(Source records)
+-------+

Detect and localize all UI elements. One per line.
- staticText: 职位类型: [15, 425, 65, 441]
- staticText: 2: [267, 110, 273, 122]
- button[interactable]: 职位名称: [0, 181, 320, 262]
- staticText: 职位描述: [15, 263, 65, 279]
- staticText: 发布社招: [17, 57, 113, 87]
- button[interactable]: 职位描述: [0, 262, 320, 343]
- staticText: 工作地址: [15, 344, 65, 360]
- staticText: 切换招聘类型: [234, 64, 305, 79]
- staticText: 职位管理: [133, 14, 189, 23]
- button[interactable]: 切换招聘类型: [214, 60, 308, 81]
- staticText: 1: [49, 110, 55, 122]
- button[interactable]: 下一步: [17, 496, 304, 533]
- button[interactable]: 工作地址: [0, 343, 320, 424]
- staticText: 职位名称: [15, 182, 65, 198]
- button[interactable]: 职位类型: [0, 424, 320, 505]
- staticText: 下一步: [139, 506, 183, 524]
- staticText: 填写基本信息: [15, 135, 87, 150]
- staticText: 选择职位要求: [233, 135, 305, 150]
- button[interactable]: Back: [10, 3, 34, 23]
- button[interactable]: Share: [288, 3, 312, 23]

+-------+

Task prompt: Could all of the entries be retyped word for word?

Answer to this problem:
Detect and localize all UI elements. One per line.
- staticText: 职位类型: [15, 425, 65, 441]
- staticText: 2: [267, 110, 273, 122]
- button[interactable]: 职位名称: [0, 181, 320, 262]
- staticText: 职位描述: [15, 263, 65, 279]
- staticText: 发布社招: [17, 57, 113, 87]
- button[interactable]: 职位描述: [0, 262, 320, 343]
- staticText: 工作地址: [15, 344, 65, 360]
- staticText: 切换招聘类型: [234, 64, 305, 79]
- staticText: 职位管理: [133, 14, 189, 23]
- button[interactable]: 切换招聘类型: [214, 60, 308, 81]
- staticText: 1: [49, 110, 55, 122]
- button[interactable]: 下一步: [17, 496, 304, 533]
- button[interactable]: 工作地址: [0, 343, 320, 424]
- staticText: 职位名称: [15, 182, 65, 198]
- button[interactable]: 职位类型: [0, 424, 320, 505]
- staticText: 下一步: [139, 506, 183, 524]
- staticText: 填写基本信息: [15, 135, 87, 150]
- staticText: 选择职位要求: [233, 135, 305, 150]
- button[interactable]: Back: [10, 3, 34, 23]
- button[interactable]: Share: [288, 3, 312, 23]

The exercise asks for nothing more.